Indonesia, Malaysia and the Philippines have agreed to launch coordinated patrols and set up crisis centres in their respective countries to better respond to emergencies in piracy-prone areas in the Sulu and Sulawesi seas.
There will also be a dedicated hotline for them to enable faster exchange of information in times of crisis at sea, said officials from the three Asean members in a joint statement yesterday.
"We have agreed to set up a national focal point among the three countries to facilitate sharing of information and intelligence in a prompt way and to coordinate in any emergency situation," said Indonesia's Foreign Minister Retno Marsudi. "This way, we can respond faster."
The initiatives would be adapted from the "best practices" of the ongoing Malacca Straits Patrol established in 2006 by the navies of Indonesia, Malaysia, Singapore and Thailand, she added.
Ms Retno was speaking to the media after a trilateral meeting in Yogyakarta involving her counterparts from Malaysia, Mr Anifah Aman, and the Philippines, Mr Jose Rene Almendras.
Indonesia's armed forces chief, General Gatot Nurmantyo, his Malaysian counterpart, General Zulkifeli Mohd Zin, and the Philippine navy chief, Rear-Admiral Caesar C. Taccad, also attended the discussions.
The meeting was called after a string of kidnappings in the waters off the southern Philippines, near where the maritime borders of the three countries meet.
Fourteen Indonesian and four Malaysian seamen were abducted from their boats by Abu Sayyaf militants in three separate incidents over the last five weeks.
Ten Indonesians seized at the end of March were released on May 1 and have since returned home.
More than 100,000 vessels sailed through the territorial waters off the Sulu Archipelago, in southern Philippines, carrying 55 million tonnes of cargo and some 18 million passengers last year, according to the Indonesian Foreign Ministry.
Yesterday's meeting was initiated by Jakarta "against the background of the increasing security challenges which are alarming in the waters between the three countries", including armed piracy, transnational crime and terrorism in the region.
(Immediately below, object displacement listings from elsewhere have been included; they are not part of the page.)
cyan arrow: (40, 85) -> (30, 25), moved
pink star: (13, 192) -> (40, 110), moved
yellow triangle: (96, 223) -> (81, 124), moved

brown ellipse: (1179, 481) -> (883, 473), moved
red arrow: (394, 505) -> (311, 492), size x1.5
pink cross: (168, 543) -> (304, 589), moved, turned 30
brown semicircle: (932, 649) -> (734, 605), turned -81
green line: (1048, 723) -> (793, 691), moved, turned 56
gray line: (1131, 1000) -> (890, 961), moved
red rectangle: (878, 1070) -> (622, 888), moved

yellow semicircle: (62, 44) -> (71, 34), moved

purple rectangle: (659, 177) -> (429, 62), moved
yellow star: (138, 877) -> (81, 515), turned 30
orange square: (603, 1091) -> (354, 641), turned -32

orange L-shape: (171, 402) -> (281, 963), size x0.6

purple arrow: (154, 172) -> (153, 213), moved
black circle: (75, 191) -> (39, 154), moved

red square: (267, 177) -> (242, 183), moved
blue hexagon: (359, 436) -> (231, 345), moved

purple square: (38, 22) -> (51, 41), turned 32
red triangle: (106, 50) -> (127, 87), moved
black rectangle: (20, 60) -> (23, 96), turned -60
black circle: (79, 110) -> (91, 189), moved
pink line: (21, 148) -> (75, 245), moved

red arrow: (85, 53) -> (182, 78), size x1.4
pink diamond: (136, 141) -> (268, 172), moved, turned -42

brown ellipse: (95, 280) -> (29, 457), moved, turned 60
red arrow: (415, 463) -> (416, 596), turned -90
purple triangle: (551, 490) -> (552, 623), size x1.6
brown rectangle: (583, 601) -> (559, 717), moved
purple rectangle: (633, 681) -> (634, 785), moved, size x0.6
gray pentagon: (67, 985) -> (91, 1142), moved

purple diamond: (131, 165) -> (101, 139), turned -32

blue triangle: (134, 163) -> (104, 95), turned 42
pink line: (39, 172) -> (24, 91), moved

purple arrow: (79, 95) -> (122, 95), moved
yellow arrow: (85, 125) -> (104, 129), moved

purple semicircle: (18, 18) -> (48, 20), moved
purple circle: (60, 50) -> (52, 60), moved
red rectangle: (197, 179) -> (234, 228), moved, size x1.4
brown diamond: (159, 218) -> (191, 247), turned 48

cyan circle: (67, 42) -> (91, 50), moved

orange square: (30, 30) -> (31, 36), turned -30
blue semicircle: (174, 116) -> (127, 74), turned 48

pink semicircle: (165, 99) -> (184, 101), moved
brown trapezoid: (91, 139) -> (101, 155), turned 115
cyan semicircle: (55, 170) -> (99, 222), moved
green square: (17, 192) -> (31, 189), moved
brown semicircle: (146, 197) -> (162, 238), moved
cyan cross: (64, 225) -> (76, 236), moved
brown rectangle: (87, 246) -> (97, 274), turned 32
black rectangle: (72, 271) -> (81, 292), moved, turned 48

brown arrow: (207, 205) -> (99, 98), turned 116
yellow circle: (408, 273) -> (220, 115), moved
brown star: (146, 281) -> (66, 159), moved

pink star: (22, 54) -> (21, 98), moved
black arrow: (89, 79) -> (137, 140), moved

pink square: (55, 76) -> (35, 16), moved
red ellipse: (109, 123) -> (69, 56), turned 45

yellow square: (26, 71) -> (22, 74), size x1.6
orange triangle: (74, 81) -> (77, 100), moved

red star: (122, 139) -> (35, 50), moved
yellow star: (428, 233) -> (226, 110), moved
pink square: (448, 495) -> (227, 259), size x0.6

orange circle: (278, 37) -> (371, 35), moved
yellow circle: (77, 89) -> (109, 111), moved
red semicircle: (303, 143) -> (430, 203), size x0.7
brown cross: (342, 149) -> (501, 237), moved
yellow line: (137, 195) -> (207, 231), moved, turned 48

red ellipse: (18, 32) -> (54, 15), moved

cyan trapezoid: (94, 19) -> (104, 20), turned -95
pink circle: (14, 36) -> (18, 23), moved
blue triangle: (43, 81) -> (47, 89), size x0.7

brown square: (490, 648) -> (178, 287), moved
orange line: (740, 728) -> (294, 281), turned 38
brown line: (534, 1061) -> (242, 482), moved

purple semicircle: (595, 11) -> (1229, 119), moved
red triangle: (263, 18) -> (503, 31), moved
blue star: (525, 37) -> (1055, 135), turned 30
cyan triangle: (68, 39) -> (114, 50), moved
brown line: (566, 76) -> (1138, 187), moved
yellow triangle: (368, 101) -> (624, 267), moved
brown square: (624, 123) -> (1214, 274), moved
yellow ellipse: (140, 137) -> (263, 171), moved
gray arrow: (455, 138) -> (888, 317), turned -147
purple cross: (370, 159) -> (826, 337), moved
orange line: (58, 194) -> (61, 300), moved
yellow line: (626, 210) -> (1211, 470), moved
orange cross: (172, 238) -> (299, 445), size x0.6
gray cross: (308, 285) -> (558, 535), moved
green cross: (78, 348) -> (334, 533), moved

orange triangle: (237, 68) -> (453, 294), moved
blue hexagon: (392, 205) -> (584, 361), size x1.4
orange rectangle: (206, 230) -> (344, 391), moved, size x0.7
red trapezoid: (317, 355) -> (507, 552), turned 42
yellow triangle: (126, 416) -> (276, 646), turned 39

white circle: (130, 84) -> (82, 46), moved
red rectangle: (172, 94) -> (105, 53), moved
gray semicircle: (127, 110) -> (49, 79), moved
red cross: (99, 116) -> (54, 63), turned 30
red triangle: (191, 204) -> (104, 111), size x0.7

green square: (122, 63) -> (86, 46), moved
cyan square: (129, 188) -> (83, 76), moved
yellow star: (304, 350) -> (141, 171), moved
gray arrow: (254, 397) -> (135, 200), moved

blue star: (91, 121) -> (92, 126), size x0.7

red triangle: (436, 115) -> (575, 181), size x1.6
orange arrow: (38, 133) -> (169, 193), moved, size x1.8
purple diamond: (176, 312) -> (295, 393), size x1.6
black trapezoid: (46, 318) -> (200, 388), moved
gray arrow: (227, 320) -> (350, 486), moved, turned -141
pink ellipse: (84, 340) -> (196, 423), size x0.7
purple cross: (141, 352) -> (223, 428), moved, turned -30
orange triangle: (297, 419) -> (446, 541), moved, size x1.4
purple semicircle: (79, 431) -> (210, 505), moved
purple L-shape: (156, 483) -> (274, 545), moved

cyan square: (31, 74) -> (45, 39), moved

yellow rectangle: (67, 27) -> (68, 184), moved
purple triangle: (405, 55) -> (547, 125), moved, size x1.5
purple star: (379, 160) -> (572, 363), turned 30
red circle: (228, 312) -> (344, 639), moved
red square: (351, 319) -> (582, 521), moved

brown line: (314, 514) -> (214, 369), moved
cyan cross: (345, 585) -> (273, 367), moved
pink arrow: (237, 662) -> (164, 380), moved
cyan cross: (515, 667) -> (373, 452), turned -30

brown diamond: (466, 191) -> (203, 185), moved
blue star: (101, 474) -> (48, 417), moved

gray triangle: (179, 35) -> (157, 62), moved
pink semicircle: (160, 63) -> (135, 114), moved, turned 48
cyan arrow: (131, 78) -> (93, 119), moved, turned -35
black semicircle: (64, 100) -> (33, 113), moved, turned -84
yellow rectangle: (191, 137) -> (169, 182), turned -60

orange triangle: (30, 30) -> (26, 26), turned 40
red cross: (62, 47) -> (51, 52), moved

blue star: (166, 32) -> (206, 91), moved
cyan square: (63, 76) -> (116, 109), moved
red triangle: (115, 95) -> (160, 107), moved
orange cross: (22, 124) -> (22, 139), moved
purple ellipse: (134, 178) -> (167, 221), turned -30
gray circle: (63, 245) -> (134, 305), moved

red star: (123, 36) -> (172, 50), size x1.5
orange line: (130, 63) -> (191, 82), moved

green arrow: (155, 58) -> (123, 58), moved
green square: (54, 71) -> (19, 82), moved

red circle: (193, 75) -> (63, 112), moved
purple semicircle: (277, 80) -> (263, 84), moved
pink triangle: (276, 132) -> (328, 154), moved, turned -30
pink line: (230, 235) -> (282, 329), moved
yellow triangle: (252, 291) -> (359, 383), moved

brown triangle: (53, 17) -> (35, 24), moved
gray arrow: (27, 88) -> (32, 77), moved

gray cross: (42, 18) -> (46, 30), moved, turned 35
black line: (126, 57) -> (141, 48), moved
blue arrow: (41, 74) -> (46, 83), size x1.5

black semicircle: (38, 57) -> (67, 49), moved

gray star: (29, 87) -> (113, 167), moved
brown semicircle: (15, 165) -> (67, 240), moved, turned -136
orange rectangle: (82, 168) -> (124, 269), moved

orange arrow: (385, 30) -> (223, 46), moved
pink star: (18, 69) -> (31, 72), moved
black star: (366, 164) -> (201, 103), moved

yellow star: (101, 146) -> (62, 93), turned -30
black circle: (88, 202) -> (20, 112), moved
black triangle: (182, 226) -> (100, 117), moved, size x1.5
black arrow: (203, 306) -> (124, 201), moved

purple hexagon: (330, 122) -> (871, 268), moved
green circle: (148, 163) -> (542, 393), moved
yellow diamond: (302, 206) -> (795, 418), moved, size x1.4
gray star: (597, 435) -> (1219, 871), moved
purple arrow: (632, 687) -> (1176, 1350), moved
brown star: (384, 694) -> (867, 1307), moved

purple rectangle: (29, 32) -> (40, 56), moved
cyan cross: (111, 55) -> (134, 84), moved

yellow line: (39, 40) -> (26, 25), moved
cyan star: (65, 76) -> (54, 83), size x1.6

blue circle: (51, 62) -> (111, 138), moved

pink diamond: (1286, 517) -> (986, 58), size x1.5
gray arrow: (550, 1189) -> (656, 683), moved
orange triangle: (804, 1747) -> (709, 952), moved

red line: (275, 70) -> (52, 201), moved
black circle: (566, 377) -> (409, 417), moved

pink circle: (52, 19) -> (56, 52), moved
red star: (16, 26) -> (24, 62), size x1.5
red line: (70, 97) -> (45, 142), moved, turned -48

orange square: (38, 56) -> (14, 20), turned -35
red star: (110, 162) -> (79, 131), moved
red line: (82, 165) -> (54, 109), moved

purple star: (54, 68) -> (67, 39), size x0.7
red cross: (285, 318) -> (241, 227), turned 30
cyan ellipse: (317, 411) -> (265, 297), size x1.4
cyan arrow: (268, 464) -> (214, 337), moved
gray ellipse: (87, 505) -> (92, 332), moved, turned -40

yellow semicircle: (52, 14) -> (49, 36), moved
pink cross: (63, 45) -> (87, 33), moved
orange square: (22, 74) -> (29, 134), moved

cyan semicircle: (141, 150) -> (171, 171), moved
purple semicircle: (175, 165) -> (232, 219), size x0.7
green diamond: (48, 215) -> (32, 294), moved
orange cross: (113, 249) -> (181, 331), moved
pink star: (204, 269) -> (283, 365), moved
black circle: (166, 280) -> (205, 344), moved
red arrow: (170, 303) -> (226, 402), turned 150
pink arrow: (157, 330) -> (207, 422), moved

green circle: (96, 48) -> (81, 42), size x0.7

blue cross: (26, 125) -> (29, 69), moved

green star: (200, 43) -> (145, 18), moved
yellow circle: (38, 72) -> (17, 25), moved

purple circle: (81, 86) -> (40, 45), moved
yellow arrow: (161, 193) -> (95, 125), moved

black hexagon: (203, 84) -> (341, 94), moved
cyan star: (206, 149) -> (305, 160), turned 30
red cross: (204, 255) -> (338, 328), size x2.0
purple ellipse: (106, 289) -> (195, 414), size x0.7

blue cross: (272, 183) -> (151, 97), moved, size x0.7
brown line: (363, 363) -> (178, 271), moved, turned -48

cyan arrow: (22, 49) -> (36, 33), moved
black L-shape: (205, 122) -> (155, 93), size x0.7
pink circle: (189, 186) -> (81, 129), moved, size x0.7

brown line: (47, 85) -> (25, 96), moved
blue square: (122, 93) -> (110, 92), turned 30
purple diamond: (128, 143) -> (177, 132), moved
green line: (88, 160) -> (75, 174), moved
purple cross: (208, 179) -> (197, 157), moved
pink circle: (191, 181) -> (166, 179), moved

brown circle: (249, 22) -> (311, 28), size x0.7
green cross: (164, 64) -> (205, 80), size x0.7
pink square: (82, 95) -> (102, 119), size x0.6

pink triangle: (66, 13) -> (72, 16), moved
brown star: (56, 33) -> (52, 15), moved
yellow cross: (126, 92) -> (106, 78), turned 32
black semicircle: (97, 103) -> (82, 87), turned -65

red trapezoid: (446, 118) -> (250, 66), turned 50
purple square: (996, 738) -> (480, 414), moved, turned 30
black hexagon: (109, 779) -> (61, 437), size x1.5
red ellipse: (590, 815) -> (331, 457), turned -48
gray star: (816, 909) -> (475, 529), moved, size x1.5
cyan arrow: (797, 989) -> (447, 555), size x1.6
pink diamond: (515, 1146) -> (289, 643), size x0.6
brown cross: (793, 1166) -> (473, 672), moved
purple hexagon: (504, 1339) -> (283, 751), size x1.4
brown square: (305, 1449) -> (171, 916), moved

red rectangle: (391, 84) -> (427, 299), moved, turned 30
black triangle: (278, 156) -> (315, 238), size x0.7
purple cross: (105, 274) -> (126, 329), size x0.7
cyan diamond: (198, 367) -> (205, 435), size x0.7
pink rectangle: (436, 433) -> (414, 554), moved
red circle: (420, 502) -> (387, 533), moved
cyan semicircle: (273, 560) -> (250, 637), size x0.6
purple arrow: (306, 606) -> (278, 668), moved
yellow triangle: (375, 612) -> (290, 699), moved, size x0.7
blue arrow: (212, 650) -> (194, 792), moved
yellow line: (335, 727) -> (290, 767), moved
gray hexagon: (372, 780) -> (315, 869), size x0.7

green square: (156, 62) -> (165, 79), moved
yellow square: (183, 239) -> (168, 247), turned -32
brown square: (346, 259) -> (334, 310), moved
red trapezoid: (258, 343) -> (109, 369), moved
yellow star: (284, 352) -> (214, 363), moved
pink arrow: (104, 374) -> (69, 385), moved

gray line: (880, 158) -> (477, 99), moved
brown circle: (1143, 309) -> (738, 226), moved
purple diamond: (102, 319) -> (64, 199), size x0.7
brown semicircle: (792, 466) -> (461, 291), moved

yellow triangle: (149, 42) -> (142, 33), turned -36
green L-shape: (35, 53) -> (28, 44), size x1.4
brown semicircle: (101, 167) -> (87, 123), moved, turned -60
While they did not address the territorial disputes in the South China Sea in their joint statement, all three countries "reaffirmed their mutual respect for the sovereignty, territorial integrity, national unity of each other".
The statement also highlighted the importance of "good neighbourliness and non-interference in the internal affairs of one another, consistent with the fundamental principles of the Charters of the United Nations and Asean".
Indonesia's President Joko Widodo said yesterday that he hoped future cooperation between all three countries could resolve existing problems.
"I have encouraged the military commanders to make clear standard operating procedures, so we can carry out our course of action together," he added.
Gen Gatot said a set of common standard operating procedures between the three armed forces would be rolled out by this month.
Observers say the latest development is a positive step in tackling issues such as terrorism and human trafficking in the region.
"The Abu Sayyaf abductions for instance would not have taken place had there been such cooperation before," said security analyst Yohanes Sulaiman from the Universitas Jenderal Achmad Yani.
"However, we need to see the content of the agreement. How far are the countries willing to cooperate on issues where they have different views or policies?"